Resumo:
Você pode estar vendendo bem — e mesmo assim operando no vermelho. Quem entende os números certos consegue enxergar o que está drenando o lucro e onde está a oportunidade de crescer. Ticket médio, CMV e taxa de retorno são os 3 indicadores que todo dono de restaurante precisa dominar.
RESTAURANTE QUEBRADO NÃO É FALTA DE CLIENTE — É FALTA DE CONTROLE
Tem restaurante cheio quebrando.
E restaurante enxuto crescendo.
A diferença não está na sorte, nem na cozinha.
Está nos indicadores que o dono acompanha todos os dias.
Se você só olha para o caixa no fim do expediente, está sempre vendo tarde demais.
Ticket médio, CMV e taxa de retorno dizem mais sobre o seu futuro do que o faturamento do dia.
1. TICKET MÉDIO: QUANTO CADA CLIENTE DEIXA POR VISITA
Ticket médio é o quanto cada cliente consome por vez.
Se ele aumenta, você fatura mais com o mesmo esforço.
Se ele cai, você trabalha igual — mas lucra menos.
Exemplo real:
– Com 100 clientes por dia e ticket de R$ 38 → Fatura R$ 3.800/dia
– Se o ticket sobe para R$ 45 → Já são R$ 4.500/dia
– Mesma equipe.
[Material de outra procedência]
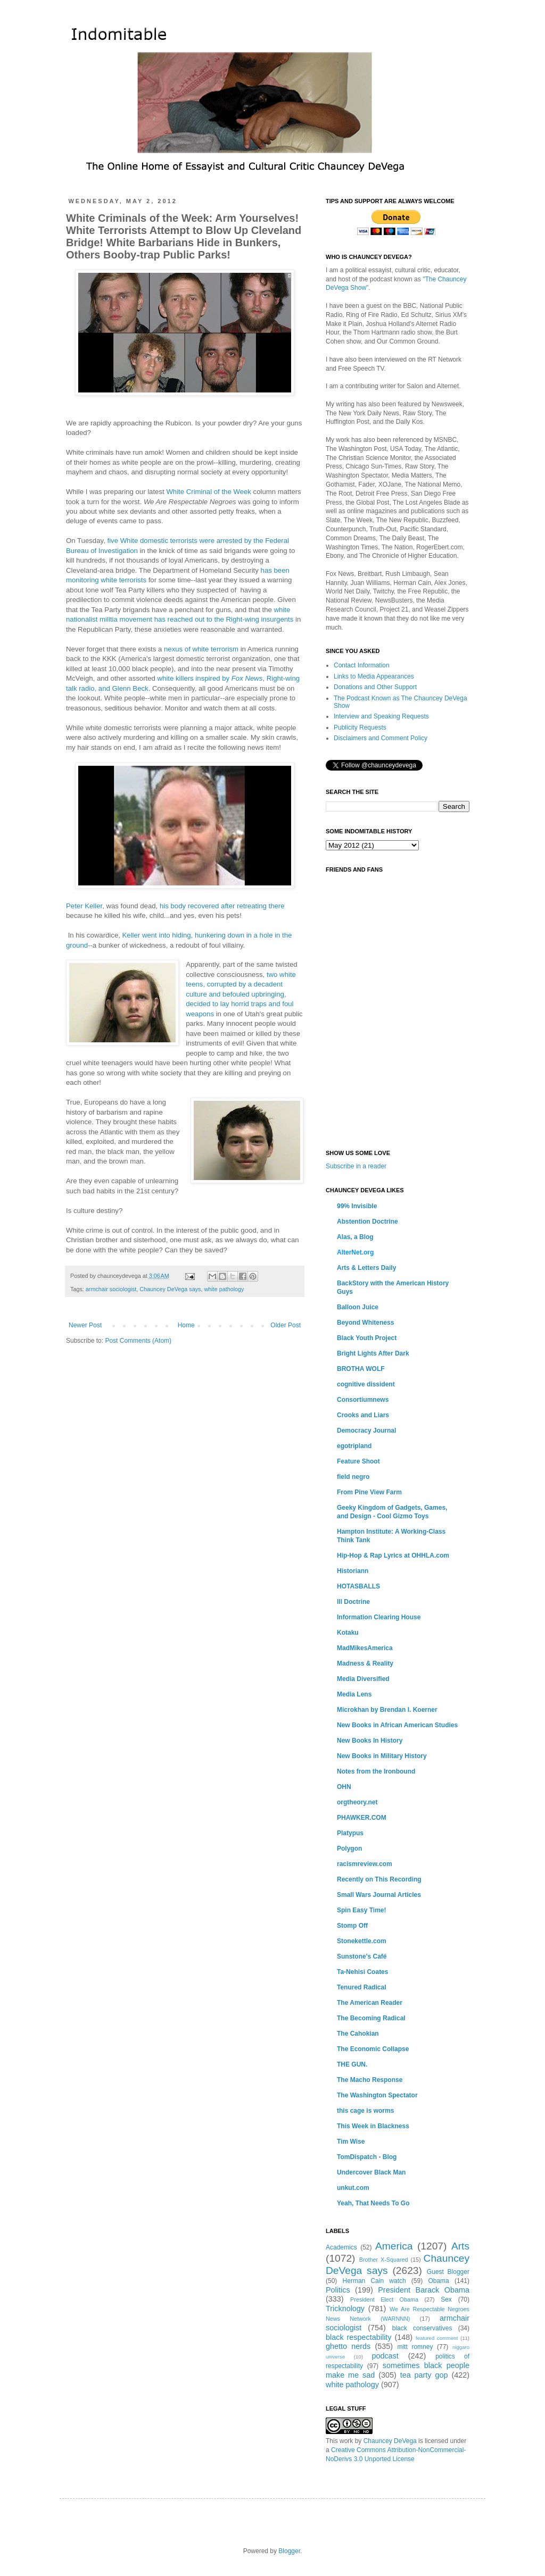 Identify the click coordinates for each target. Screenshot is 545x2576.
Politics (338, 2290)
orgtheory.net (357, 1802)
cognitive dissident (366, 1384)
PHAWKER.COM (361, 1817)
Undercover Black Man (371, 2172)
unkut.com (353, 2188)
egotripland (354, 1446)
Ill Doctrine (353, 1601)
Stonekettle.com (361, 1941)
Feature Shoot (358, 1461)
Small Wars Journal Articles (379, 1894)
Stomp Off (352, 1925)
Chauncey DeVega (390, 2441)
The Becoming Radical (371, 2018)
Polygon (349, 1848)
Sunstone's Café (362, 1956)
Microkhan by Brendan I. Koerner (387, 1709)
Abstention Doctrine (367, 1221)
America (393, 2246)
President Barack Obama (423, 2290)
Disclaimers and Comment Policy (380, 738)
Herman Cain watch (374, 2281)
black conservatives (422, 2328)
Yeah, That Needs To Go (373, 2203)
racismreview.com (364, 1864)
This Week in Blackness (373, 2126)
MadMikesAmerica (365, 1648)
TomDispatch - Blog (367, 2157)
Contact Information (362, 665)
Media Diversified (363, 1679)
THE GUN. (352, 2064)
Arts (460, 2246)
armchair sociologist (111, 1289)
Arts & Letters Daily (366, 1268)
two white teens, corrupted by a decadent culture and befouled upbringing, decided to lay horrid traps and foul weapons (241, 994)
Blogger (289, 2551)
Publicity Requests (360, 727)
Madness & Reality (365, 1663)
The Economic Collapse (373, 2049)
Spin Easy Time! (361, 1910)
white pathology (224, 1289)
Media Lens (354, 1694)
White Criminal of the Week (208, 492)
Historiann (352, 1571)
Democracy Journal (366, 1430)
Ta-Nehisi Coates (362, 1972)
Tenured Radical (361, 1987)
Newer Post (85, 1325)
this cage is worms (365, 2110)
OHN (344, 1787)
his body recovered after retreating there (222, 906)
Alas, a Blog (355, 1237)
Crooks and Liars (363, 1415)
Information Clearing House (378, 1617)
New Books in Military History (382, 1756)
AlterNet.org (355, 1252)
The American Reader (369, 2002)
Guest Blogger (448, 2272)
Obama (438, 2281)
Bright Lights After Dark (373, 1353)
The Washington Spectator (377, 2095)
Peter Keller (84, 906)
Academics (341, 2247)
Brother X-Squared (383, 2259)
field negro (353, 1477)
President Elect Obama (384, 2299)
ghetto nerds (348, 2346)
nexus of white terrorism (201, 649)
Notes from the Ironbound (376, 1771)
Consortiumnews (363, 1399)
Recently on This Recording (379, 1879)
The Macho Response (369, 2080)
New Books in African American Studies (397, 1725)
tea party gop (424, 2375)
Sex (446, 2299)
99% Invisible (357, 1206)
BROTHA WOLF (361, 1369)
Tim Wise (351, 2141)
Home (186, 1325)
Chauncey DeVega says (170, 1289)
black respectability (359, 2337)
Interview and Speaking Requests (381, 716)
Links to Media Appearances (374, 676)
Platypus (350, 1833)
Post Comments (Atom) (138, 1340)
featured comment (437, 2338)
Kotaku (348, 1632)
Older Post (285, 1325)
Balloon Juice (357, 1307)
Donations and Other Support (375, 687)
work (346, 2441)
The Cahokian (358, 2033)
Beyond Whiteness (365, 1322)
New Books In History (369, 1740)
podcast (384, 2356)
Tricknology (345, 2308)
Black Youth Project (367, 1338)
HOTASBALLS (358, 1586)
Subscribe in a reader (356, 1166)
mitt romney (415, 2347)
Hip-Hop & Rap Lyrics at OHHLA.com (393, 1555)
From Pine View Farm (369, 1492) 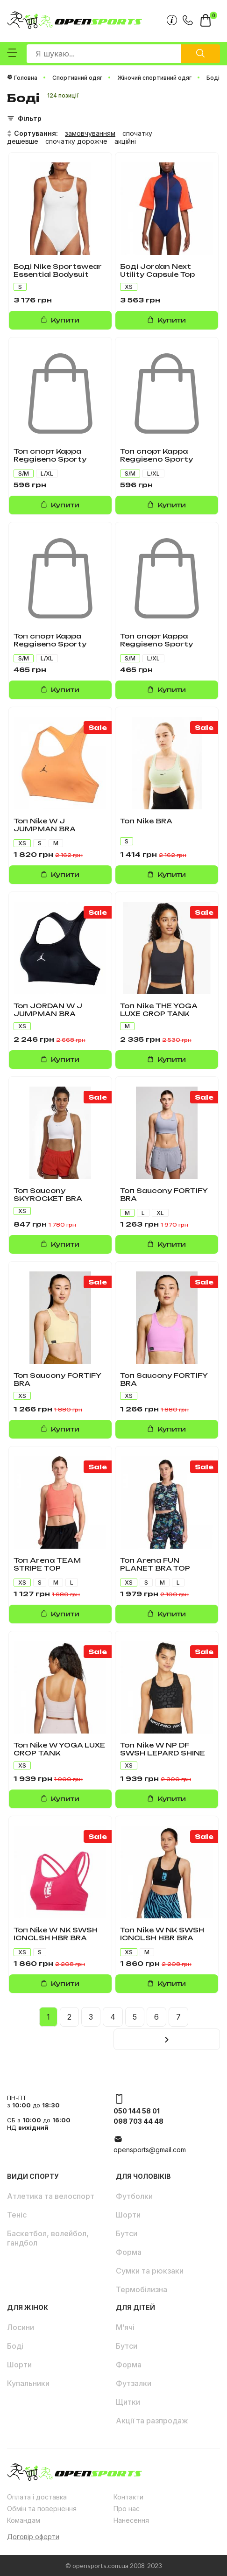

Mesma estrutura. Mais lucro.
Ticket médio é alavanca silenciosa.
Você ajusta com combos, sugestões, visual do cardápio e pequenas estratégias.
E os resultados aparecem rápido.
2. CMV (CUSTO DE MERCADORIA VENDIDA): QUANTO CUSTA CADA VENDA
O CMV mostra quanto do que você vendeu foi embora em custo de ingrediente.
É ele que define se o preço cobre o custo.
É ele que te mostra se o fornecedor está pesando.
É ele que denuncia perda de estoque, falta de ficha técnica e erro na cozinha.
Exemplo:
– Faturamento de R$ 30 mil/mês
– CMV de 38% → Custo de R$ 11.400
– CMV de 30% → Custo de R$ 9.000
Só com ajuste técnico, sem cortar qualidade, você lucra mais.
CMV ideal varia por categoria, mas acima de 35% já liga sinal de alerta.
Quer crescer com margem?
Monitora o CMV toda semana.
3. TAXA DE RETORNO: QUANTOS CLIENTES VOLTAM DEPOIS DA PRIMEIRA VEZ
Atrair cliente custa caro.
Fazer ele voltar é mais barato — e mais valioso.
A taxa de retorno mostra se a experiência que você entrega faz o cliente lembrar e voltar.
Sem retorno, você vira refém de anúncio, tráfego e volume constante.
Com retorno alto, você cria previsibilidade — e margem.
Sistemas simples, como CRM e automações de WhatsApp, te ajudam a medir:
– Quantos clientes voltam?
– Com que frequência?
– O que faz eles voltarem?
Retorno alto = restaurante saudável.
Retorno baixo = balde furado.
A MARGEM NÃO SOME — ELA ESCAPA PELOS NÚMEROS QUE VOCÊ NÃO OLHA
Se o ticket está caindo, você não sente hoje — mas sente no fim do mês.
Se o CMV está alto, o lucro evapora sem barulho.
Se ninguém volta, você gasta muito para faturar pouco.
Esses três indicadores mostram como está sua saúde real.
Você não precisa virar um gestor financeiro.
Mas precisa saber onde está pisando.
E O MAIS IMPORTANTE: VOCÊ PODE MUDAR ESSES NÚMEROS AGORA
Não é um plano de 12 meses.
É ajuste de 7 dias:
– Reorganizar o cardápio para destacar pratos com maior ticket
– Atualizar fichas técnicas e rever precificação real
– Criar automações simples para lembrar o cliente de voltar
Ticket médio, CMV e taxa de retorno não são números soltos.
São os pilares do seu lucro.
E eles respondem rápido quando você age com método.
REFLEXÕES PARA QUEM QUER GERAR LUCRO COM CLAREZA, NÃO COM ADIVINHAÇÃO
– Você sabe qual o ticket médio real da sua operação hoje?
– Seu CMV está controlado por ficha técnica ou só por “achismo”?
– Quantos dos seus clientes voltaram esse mês?
– Seu sistema de atendimento está te dando esses dados ou só vendendo?
Quem mede, melhora.
Quem ignora, improvisa.
E quem improvisa o mês inteiro… quebra sem nem entender por quê.